Go through the records and extract every line with the word "Drop".

### Data to process
════════════════

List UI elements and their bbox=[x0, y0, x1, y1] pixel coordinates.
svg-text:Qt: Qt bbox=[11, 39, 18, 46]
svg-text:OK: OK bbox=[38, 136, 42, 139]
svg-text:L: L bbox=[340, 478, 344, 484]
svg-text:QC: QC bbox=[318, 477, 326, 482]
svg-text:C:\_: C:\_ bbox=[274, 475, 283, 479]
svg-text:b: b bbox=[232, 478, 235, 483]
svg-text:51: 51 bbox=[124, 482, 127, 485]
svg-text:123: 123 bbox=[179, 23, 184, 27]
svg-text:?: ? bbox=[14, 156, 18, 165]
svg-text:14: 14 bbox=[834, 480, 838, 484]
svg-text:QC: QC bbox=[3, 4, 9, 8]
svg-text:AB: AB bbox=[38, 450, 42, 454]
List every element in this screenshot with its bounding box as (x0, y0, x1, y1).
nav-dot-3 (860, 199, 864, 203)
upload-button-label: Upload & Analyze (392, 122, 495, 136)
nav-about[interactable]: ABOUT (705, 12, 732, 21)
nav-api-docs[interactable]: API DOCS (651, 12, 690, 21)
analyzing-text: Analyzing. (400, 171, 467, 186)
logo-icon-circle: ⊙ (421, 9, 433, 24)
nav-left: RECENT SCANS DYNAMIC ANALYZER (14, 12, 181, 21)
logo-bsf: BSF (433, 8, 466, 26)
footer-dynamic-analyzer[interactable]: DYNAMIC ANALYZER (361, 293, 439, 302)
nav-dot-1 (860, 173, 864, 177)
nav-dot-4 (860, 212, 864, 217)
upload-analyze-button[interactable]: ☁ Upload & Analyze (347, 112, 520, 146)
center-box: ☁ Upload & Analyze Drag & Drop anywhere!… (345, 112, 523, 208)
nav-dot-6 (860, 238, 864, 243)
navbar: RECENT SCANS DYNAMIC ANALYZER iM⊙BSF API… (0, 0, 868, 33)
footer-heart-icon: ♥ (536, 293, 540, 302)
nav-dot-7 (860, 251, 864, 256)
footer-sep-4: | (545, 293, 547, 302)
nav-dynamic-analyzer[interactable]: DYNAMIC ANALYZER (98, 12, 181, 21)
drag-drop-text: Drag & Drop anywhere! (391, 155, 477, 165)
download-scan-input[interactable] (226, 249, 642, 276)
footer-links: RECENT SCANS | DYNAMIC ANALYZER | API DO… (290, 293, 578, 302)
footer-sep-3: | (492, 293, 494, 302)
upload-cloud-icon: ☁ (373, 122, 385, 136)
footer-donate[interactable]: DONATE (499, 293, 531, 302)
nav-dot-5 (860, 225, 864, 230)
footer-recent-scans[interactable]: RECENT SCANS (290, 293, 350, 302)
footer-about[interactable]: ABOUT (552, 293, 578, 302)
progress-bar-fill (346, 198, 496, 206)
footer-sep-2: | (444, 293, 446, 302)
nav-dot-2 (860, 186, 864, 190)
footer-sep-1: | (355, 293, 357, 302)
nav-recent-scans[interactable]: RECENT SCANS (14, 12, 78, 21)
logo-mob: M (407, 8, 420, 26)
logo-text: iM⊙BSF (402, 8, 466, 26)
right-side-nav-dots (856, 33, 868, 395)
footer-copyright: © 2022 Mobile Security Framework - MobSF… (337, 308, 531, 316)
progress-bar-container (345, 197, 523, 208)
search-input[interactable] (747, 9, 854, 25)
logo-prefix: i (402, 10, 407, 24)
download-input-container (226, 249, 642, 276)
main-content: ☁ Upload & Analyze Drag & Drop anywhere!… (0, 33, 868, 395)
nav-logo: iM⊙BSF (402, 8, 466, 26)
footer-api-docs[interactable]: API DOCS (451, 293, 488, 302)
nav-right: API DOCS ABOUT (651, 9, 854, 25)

════════════════

### Response to the task
center-box: ☁ Upload & Analyze Drag & Drop anywhere!… (345, 112, 523, 208)
drag-drop-text: Drag & Drop anywhere! (391, 155, 477, 165)
main-content: ☁ Upload & Analyze Drag & Drop anywhere!… (0, 33, 868, 395)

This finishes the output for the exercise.